Published May 1, 1997

EPPC Online

Children of the Revolution, written and directed by Peter Duncan, represents the less attractive side of the Australian sensibility I have so often had occasion to praise here. For it is a too-natural development out of healthy skepticism to turn merely cynical, and that is what, I take it, we have here. There is, to be sure, a certain amount of affection for poor old Joan (Judy Davis), who is so besotted with Soviet Communism that she goes to Moscow, goes to bed with Stalin (F. Murray Abraham) and, in effect, kills him with the subsequent exertion he is called upon to make. It is a cute idea, too, to show the bloodthirsty dictator cosying up to her like a teenage boy at the movies, and even to show Malenkov, Beria and Khruschev appearing at her door in the morning with bouquets of flowers. “How can they be so happy?” she asks her new friend, the Australian double agent David Hoyle, aka “Nine” (Sam Neill).

I even like the fact that Nine is not sure himself which side he’s really working for but that he doesn’t much care because the Russians don’t much care either. Australia just doesn’t matter enough. When he tells Joan that he has orders from the Australians to kill her and from the Russians to protect her, she (not unreasonably) asks what he proposes to do. “Frankly, Joan, it’s a bit of a tangle.” But after Stalin’s death he manages things very efficiently for her journey home.

“It’s all right. You’ll be safe. The Russians will tell the British who will tell the Australians that you’re a mole for MI6.” “Thank you,” she says.
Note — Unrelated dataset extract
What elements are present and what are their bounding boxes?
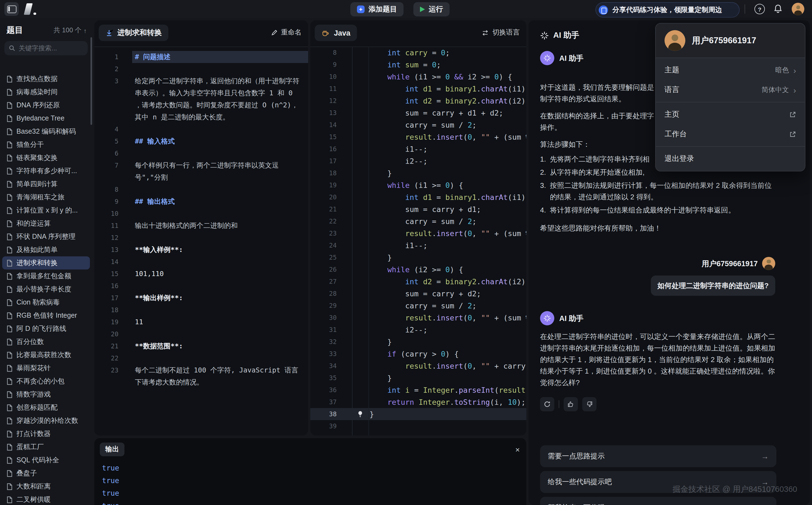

But the joke will not bear all the weight that’s being put on it here, and the satire or humor or whatever it is lumbers heavily through the story of the life of Stalin’s illegitimate son, Joe (Richard Roxburgh), who discovers early on in life a fascination for prisons and handcuffs and later makes a name for himself as leader of the Prison Guards’ union and the police. “Isn’t the point to help people?” he asks his appalled mother.

“Well, people, yes; not the police!”

The picture, which can’t quite make up its mind between the documentary style and straightforward narrative, makes its point in an yet another style, a fantasy interview between young Joe and his father, where young Joe in his bluff Aussie style dismisses the old man’s cant about wanting to do the best for his people and presses him uncomfortably on how it was that he came to be a monster. “I don’t know,” Stalin is finally forced to admit. He also memorably punctures his mother’s dreams of revolution by telling her that if she thinks the Australians are going to shake the sand off their beach towels, put their berets on and storm the opera house, she’s either stupid or mad. And he knows she’s not stupid.
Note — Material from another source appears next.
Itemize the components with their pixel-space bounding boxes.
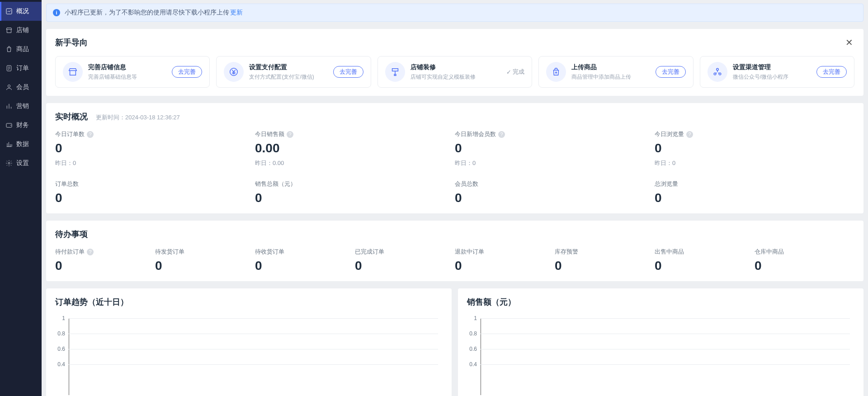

It is good to see error exposed, but only if truth is put in its place. Here Duncan has nothing to put in its place. There is a brief spurt of interest as we see poor old Joan watching the collapse of Communism on television and being driven to distraction by that “walking birthmark,”
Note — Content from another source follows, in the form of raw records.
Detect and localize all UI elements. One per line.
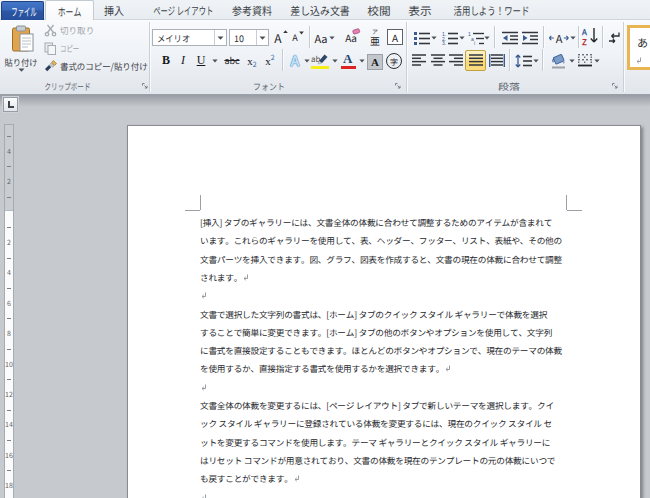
distribute-button[interactable] — [487, 51, 506, 70]
doc-line[interactable]: 文書全体の体裁を変更するには、[ページ レイアウト] タブで新しいテーマを選択し… — [200, 396, 590, 415]
cut-button[interactable]: 切り取り — [44, 22, 96, 39]
tab-selector[interactable] — [3, 97, 18, 112]
copy-button[interactable]: コピー — [44, 40, 87, 57]
text-effects-dropdown[interactable] — [304, 59, 310, 63]
strikethrough-button[interactable]: abc — [221, 51, 243, 70]
align-right-button[interactable] — [446, 51, 465, 70]
multilevel-list-button[interactable]: 1ai — [467, 28, 485, 47]
shading-dropdown[interactable] — [569, 59, 575, 63]
doc-line[interactable]: することで簡単に変更できます。[ホーム] タブの他のボタンやオプションを使用して… — [200, 323, 590, 342]
shading-button[interactable] — [548, 50, 568, 71]
tab-file[interactable]: ファイル — [1, 1, 44, 20]
tab-mailings[interactable]: 差し込み文書 — [281, 0, 359, 20]
ruler-tick — [7, 166, 11, 167]
superscript-button[interactable]: x 2 — [261, 51, 279, 70]
doc-line[interactable] — [200, 286, 590, 305]
sort-arrow-icon — [590, 28, 598, 46]
multilevel-dropdown[interactable] — [484, 36, 490, 40]
font-size-combo[interactable]: 10 — [229, 29, 269, 46]
bold-button[interactable]: B — [158, 51, 174, 70]
highlight-button[interactable]: ab — [311, 49, 330, 71]
decrease-indent-button[interactable] — [500, 28, 519, 47]
tab-references[interactable]: 参考資料 — [223, 0, 281, 20]
paste-dropdown-arrow[interactable] — [18, 68, 25, 72]
grow-font-button[interactable]: A — [272, 28, 290, 47]
shrink-font-button[interactable]: A — [290, 28, 306, 47]
ruler-tick — [7, 288, 11, 289]
doc-line[interactable]: ットを変更するコマンドを使用します。テーマ ギャラリーとクイック スタイル ギャ… — [200, 433, 590, 452]
numbering-dropdown[interactable] — [459, 36, 465, 40]
change-case-button[interactable]: Aa — [312, 28, 338, 47]
doc-line[interactable] — [200, 378, 590, 397]
tab-view-label: 表示 — [409, 0, 432, 20]
ruler-number: 18 — [5, 482, 13, 489]
ruler-number: 14 — [5, 421, 13, 428]
separator — [578, 26, 579, 48]
tab-review[interactable]: 校閲 — [359, 0, 400, 20]
clear-formatting-button[interactable]: Aa — [343, 28, 363, 47]
align-center-button[interactable] — [428, 51, 447, 70]
doc-line[interactable] — [200, 488, 590, 498]
doc-line[interactable]: を使用するか、直接指定する書式を使用するかを選択できます。 — [200, 359, 590, 378]
phonetic-guide-button[interactable]: ア 亜 — [366, 26, 384, 48]
doc-line[interactable]: います。これらのギャラリーを使用して、表、ヘッダー、フッター、リスト、表紙や、そ… — [200, 231, 590, 250]
font-name-combo[interactable]: メイリオ — [152, 29, 227, 46]
tab-custom[interactable]: 活用しよう！ワード — [442, 0, 537, 20]
tab-home[interactable]: ホーム — [45, 0, 94, 20]
increase-indent-icon — [522, 31, 538, 45]
character-border-button[interactable]: A — [387, 29, 403, 45]
tab-insert[interactable]: 挿入 — [95, 0, 133, 20]
font-size-dropdown[interactable] — [256, 30, 268, 45]
separator — [309, 26, 310, 48]
doc-line[interactable]: [挿入] タブのギャラリーには、文書全体の体裁に合わせて調整するためのアイテムが… — [200, 213, 590, 232]
subscript-button[interactable]: x 2 — [243, 51, 261, 70]
borders-button[interactable] — [576, 51, 594, 70]
line-spacing-button[interactable] — [513, 51, 533, 70]
font-color-button[interactable]: A — [340, 49, 357, 71]
tab-view[interactable]: 表示 — [400, 0, 441, 20]
format-painter-button[interactable]: 書式のコピー/貼り付け — [44, 58, 154, 75]
ruler-margin-section — [5, 125, 13, 211]
format-painter-icon — [44, 60, 57, 73]
doc-line[interactable]: も戻すことができます。 — [200, 469, 590, 488]
enclose-characters-button[interactable]: 字 — [386, 53, 402, 69]
italic-button[interactable]: I — [176, 51, 190, 70]
numbering-button[interactable]: 1.2.3. — [440, 28, 459, 47]
doc-line[interactable]: はリセット コマンドが用意されており、文書の体裁を現在のテンプレートの元の体裁に… — [200, 451, 590, 470]
clipboard-dialog-launcher[interactable] — [142, 83, 149, 90]
text-effects-button[interactable]: A — [286, 49, 304, 71]
paste-button[interactable]: 貼り付け — [2, 23, 41, 84]
vertical-ruler[interactable]: 4224681012141618 — [4, 124, 14, 498]
style-item-selected[interactable]: あ — [627, 25, 650, 71]
asian-layout-dropdown[interactable] — [570, 36, 576, 40]
group-separator — [406, 22, 407, 92]
asian-layout-button[interactable]: A — [548, 28, 570, 47]
show-marks-button[interactable] — [605, 28, 622, 47]
justify-button[interactable] — [465, 50, 486, 71]
ruler-number: 12 — [5, 391, 13, 398]
increase-indent-button[interactable] — [520, 28, 539, 47]
bullets-dropdown[interactable] — [431, 36, 437, 40]
doc-line[interactable]: ック スタイル ギャラリーに登録されている体裁を変更するには、現在のクイック ス… — [200, 414, 590, 433]
font-name-dropdown[interactable] — [214, 30, 226, 45]
character-shading-button[interactable]: A — [367, 54, 383, 70]
line-spacing-dropdown[interactable] — [533, 59, 539, 63]
paragraph-dialog-launcher[interactable] — [612, 83, 619, 90]
highlight-dropdown[interactable] — [332, 59, 338, 63]
doc-line[interactable]: 文書で選択した文字列の書式は、[ホーム] タブのクイック スタイル ギャラリーで… — [200, 305, 590, 324]
doc-line[interactable]: に書式を直接設定することもできます。ほとんどのボタンやオプションで、現在のテーマ… — [200, 341, 590, 360]
sort-button[interactable]: A Z — [582, 27, 599, 48]
borders-dropdown[interactable] — [594, 59, 600, 63]
doc-line[interactable]: 文書パーツを挿入できます。図、グラフ、図表を作成すると、文書の現在の体裁に合わせ… — [200, 250, 590, 269]
font-dialog-launcher[interactable] — [395, 83, 402, 90]
font-color-dropdown[interactable] — [359, 59, 365, 63]
ruler-number: 8 — [5, 330, 13, 337]
bullets-button[interactable] — [412, 28, 431, 47]
underline-dropdown[interactable] — [212, 59, 218, 63]
clipboard-group-label: クリップボード — [23, 81, 113, 93]
tab-page-layout[interactable]: ページ レイアウト — [138, 0, 218, 20]
paragraph-mark-icon — [294, 475, 300, 482]
align-left-button[interactable] — [409, 51, 428, 70]
underline-button[interactable]: U — [193, 51, 209, 70]
doc-line[interactable]: されます。 — [200, 268, 590, 287]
Mikhail Gorbachev. The real capstone for her is the idea of a McDonalds in Red Square. It is the end of civilization as we know it. “The devil doesn’t carry a gun,” she rails to her long suffering husband, played by the always-excellent Geoffrey Rush; “the devil carries fast food, cheap appliances and bad television.” But the film ends with a final plunge into cynicism and some dull and predictable satirical barbs directed at the celebrity culture of the media. By this time not even Rush, nor Judy Davis’s terrific portrait of Joan, by far the best thing about the picture, has been able to inspire us with anything but relief at seeing the back of these tiresome characters.